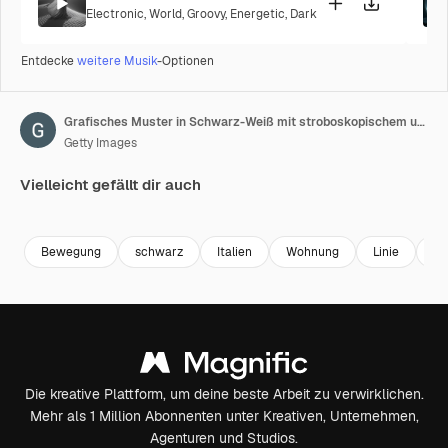
Electronic
,
World
,
Groovy
,
Energetic
,
Dark
Entdecke
weitere Musik
-Optionen
Grafisches Muster in Schwarz-Weiß mit stroboskopischem und hypnotischem Effekt, das sich vergrößert und dann wieder verkleinert.
Getty Images
Vielleicht gefällt dir auch
Premium
Premium
Premium
Premium
Bewegung
schwarz
Italien
Wohnung
Linie
mo
Die kreative Plattform, um deine beste Arbeit zu verwirklichen.
Mehr als 1 Million Abonnenten unter Kreativen, Unternehmen,
Agenturen und Studios.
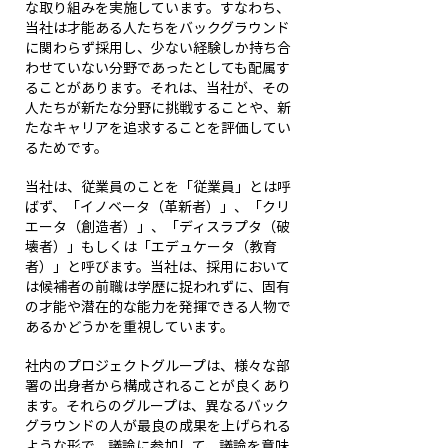
な取り組みを実施しています。すなわち、
当社は才能ある人たちをバックグラウンド
に関わらず採用し、少ない経験しか持ち合
わせていない分野であったとしても配属す
ることがあります。それは、当社が、その
人たちが新たな分野に挑戦することや、新
たなキャリアを追求することを評価してい
るためです。
当社は、従業員のことを「従業員」とは呼
ばず、「イノベータ（革新者）」、「クリ
エータ（創造者）」、「ディスラプタ（破
壊者）」もしくは「エデュケータ（教育
者）」と呼びます。当社は、採用において
は候補者の前職は学歴に捉われずに、固有
の才能や潜在的な能力を発揮できる人物で
あるかどうかを重視しています。
社内のプロジェクトグループは、様々な部
署の出身者から構成されることが良くあり
ます。それらのグループは、異なるバック
グラウンドの人が最良の成果を上げられる
ような形で、議論に参加して、議論を意味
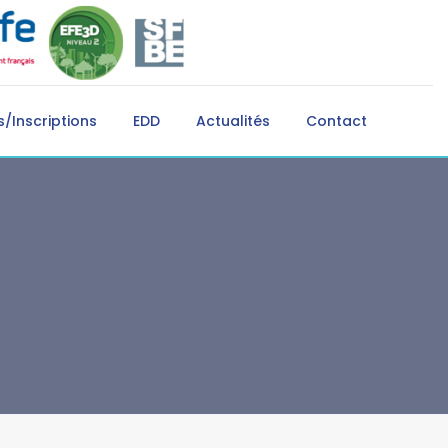
/Inscriptions
EDD
Actualités
Contact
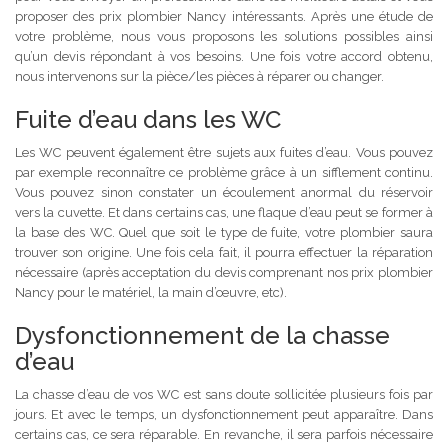
proposer des prix plombier Nancy intéressants. Après une étude de
votre problème, nous vous proposons les solutions possibles ainsi
qu’un devis répondant à vos besoins. Une fois votre accord obtenu,
nous intervenons sur la pièce/les pièces à réparer ou changer.
Fuite d’eau dans les WC
Les WC peuvent également être sujets aux fuites d’eau. Vous pouvez
par exemple reconnaître ce problème grâce à un sifflement continu.
Vous pouvez sinon constater un écoulement anormal du réservoir
vers la cuvette. Et dans certains cas, une flaque d’eau peut se former à
la base des WC. Quel que soit le type de fuite, votre plombier saura
trouver son origine. Une fois cela fait, il pourra effectuer la réparation
nécessaire (après acceptation du devis comprenant nos prix plombier
Nancy pour le matériel, la main d’œuvre, etc).
Dysfonctionnement de la chasse
d’eau
La chasse d’eau de vos WC est sans doute sollicitée plusieurs fois par
jours. Et avec le temps, un dysfonctionnement peut apparaître. Dans
certains cas, ce sera réparable. En revanche, il sera parfois nécessaire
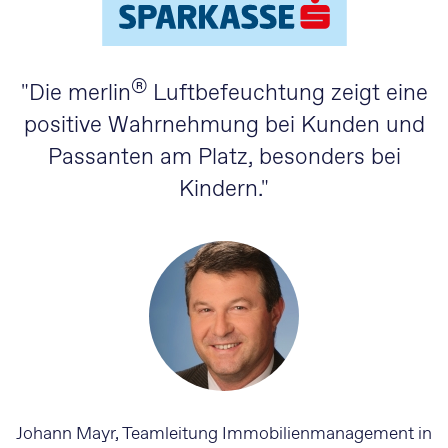
®
"Die merlin
Luftbefeuchtung zeigt eine
positive Wahrnehmung bei Kunden und
Passanten am Platz, besonders bei
Kindern."
Johann Mayr, Teamleitung Immobilienmanagement in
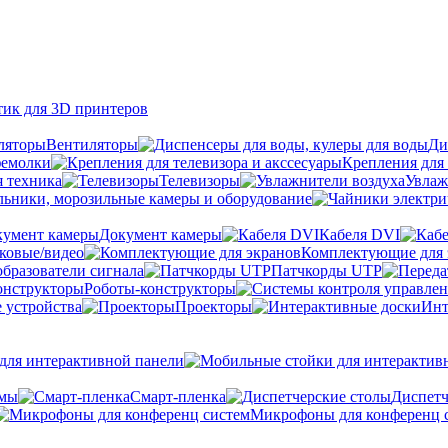
тик для 3D принтеров
Вентиляторы
Ди
фемолки
Крепления для 
я техника
Телевизоры
Увлаж
ьники, морозильные камеры и оборудование
Документ камеры
Кабеля DVI
уковые/видео
Комплектующие для 
бразователи сигнала
Патчкорды UTP
Роботы-конструкторы
 устройства
Проекторы
Инт
ля интерактивной панели
емы
Cмарт-пленка
Диспетч
Микрофоны для конференц 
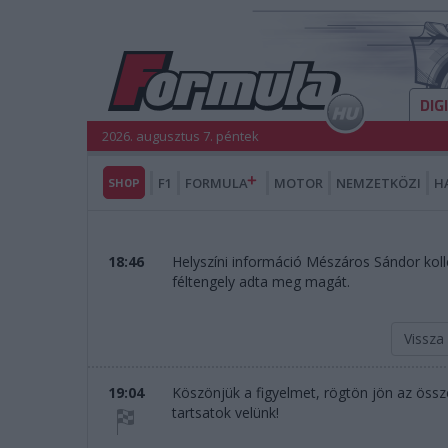
DIG
2026. augusztus 7. péntek
SHOP
F1
FORMULA
MOTOR
NEMZETKÖZI
H
18:46
Helyszíni információ Mészáros Sándor koll
féltengely adta meg magát.
Vissza
19:04
Köszönjük a figyelmet, rögtön jön az össze
tartsatok velünk!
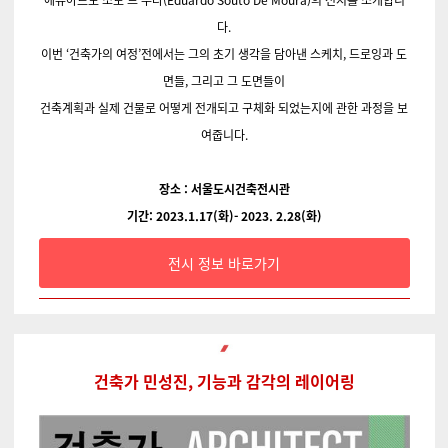
다.
이번 ‘건축가의 여정’전에서는 그의 초기 생각을 담아낸 스케치, 드로잉과 도
면들, 그리고 그 도면들이
건축계획과 실제 건물로 어떻게 전개되고 구체화 되었는지에 관한 과정을 보
여줍니다.
장소 : 서울도시건축전시관
기간: 2023.1.17(화)- 2023. 2.28(화)
전시 정보 바로가기
건축가 민성진, 기능과 감각의 레이어링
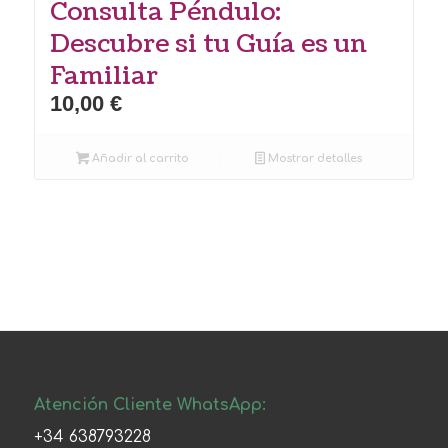
Consulta Péndulo:
Descubre si tu Guía es un
Familiar
10,00
€
Añadir al carrito
Mostrar detalles
Atención Cliente WhatsApp:
+34 638793228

> [YOUR INSTRUCTIONS]
Extract, word for word, each line from the top of the data down to and including the line with "当社は才能ある人たちをバックグラウンド"; skip the pictures.

> [SOLUTION FOR THIS TASK]
Electronic
,
World
,
Groovy
,
Energetic
,
Dark
Entdecke
weitere Musik
-Optionen
Grafisches Muster in Schwarz-Weiß mit stroboskopischem und hypnotischem Effekt, das sich vergrößert und dann wieder verkleinert.
Getty Images
Vielleicht gefällt dir auch
Premium
Premium
Premium
Premium
Bewegung
schwarz
Italien
Wohnung
Linie
mo
Die kreative Plattform, um deine beste Arbeit zu verwirklichen.
Mehr als 1 Million Abonnenten unter Kreativen, Unternehmen,
Agenturen und Studios.
な取り組みを実施しています。すなわち、
当社は才能ある人たちをバックグラウンド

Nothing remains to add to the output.